### REQUIRED WORK
For the entries below, report every line that includes the word "sono".

[Transcribed page contents]
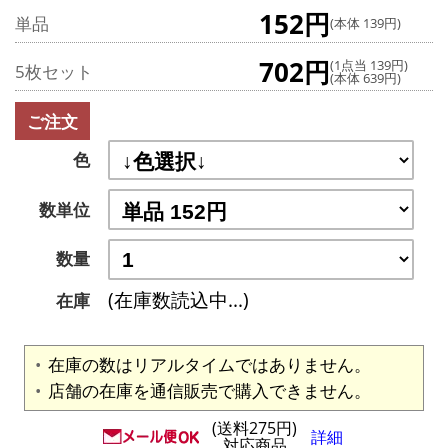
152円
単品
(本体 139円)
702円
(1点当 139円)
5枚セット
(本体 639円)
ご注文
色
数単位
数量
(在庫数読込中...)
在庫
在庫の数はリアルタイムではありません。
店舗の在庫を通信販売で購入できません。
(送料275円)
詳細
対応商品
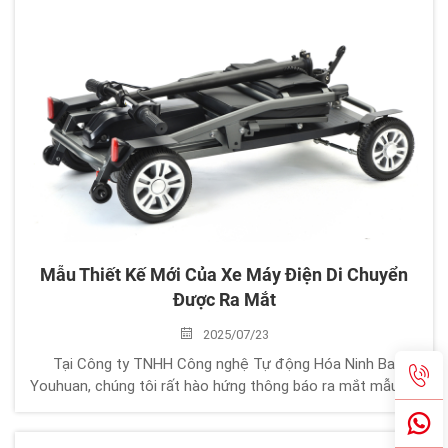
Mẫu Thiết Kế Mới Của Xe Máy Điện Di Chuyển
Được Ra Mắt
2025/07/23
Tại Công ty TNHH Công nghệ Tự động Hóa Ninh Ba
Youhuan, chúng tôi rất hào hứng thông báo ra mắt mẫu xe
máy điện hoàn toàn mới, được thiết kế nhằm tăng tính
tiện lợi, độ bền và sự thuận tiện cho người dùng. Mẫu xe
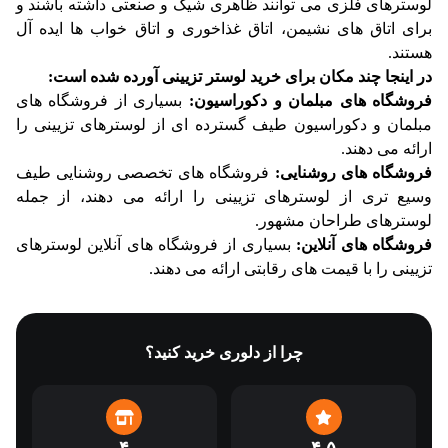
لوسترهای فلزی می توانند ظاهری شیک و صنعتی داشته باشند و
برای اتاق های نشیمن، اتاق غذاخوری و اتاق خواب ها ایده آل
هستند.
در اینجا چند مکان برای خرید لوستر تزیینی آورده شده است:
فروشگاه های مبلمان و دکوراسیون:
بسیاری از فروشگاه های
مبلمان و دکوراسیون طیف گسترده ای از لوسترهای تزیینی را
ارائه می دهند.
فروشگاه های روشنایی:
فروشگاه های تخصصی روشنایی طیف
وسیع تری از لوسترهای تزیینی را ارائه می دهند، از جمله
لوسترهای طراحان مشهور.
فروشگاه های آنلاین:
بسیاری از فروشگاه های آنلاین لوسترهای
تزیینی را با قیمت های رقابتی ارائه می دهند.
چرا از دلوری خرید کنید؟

* * *

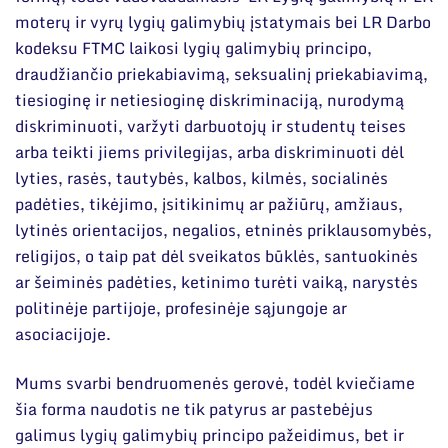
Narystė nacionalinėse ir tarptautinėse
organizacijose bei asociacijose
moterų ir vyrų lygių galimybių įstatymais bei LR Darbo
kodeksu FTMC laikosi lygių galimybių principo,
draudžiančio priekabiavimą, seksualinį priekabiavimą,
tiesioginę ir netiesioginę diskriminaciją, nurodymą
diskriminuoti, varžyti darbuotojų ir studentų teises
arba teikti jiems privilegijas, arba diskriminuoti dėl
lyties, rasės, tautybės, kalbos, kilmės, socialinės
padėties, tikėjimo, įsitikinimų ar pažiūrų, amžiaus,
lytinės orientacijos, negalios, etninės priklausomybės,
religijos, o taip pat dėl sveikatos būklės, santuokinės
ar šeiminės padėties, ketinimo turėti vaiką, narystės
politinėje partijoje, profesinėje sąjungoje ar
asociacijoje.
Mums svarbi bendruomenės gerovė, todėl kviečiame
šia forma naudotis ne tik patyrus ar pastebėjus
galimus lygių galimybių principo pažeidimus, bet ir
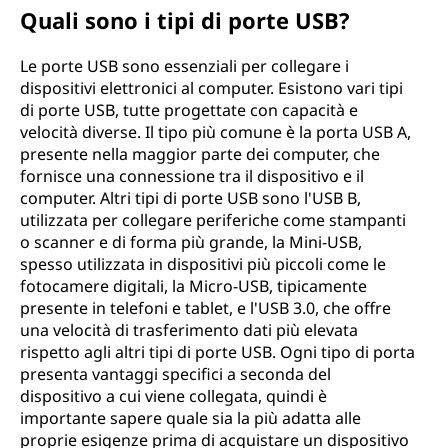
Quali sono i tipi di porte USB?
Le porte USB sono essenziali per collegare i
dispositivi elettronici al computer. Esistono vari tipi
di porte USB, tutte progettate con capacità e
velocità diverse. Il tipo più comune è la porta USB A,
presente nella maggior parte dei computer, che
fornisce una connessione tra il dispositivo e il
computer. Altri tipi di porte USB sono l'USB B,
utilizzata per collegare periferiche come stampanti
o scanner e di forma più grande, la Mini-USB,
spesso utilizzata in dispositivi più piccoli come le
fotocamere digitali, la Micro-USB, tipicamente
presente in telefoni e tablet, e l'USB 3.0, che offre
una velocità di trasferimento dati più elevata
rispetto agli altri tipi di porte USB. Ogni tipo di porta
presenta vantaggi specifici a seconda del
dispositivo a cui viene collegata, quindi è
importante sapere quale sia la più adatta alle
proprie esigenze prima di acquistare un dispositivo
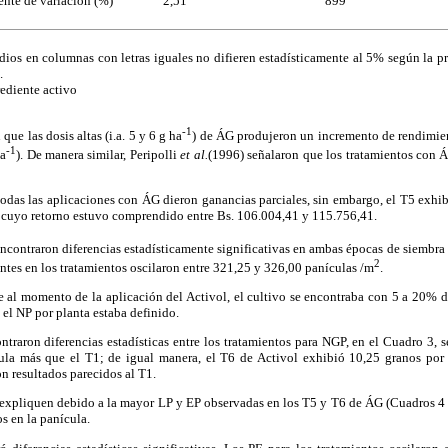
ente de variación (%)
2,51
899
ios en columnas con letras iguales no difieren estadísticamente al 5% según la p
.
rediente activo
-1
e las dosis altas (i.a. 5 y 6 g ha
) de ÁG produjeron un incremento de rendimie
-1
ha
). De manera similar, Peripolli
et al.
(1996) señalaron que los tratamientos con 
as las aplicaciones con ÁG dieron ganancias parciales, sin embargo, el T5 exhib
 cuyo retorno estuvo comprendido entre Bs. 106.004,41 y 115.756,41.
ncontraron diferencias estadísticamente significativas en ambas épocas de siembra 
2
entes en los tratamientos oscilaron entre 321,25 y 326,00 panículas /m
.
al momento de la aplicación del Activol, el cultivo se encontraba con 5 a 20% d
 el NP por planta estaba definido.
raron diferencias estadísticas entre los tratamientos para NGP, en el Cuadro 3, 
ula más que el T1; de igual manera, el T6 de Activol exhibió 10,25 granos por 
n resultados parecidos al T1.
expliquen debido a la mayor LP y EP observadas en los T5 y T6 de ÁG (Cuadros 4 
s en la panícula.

### EXERCISE ANSWER
Quali sono i tipi di porte USB?
Le porte USB sono essenziali per collegare i
computer. Altri tipi di porte USB sono l'USB B,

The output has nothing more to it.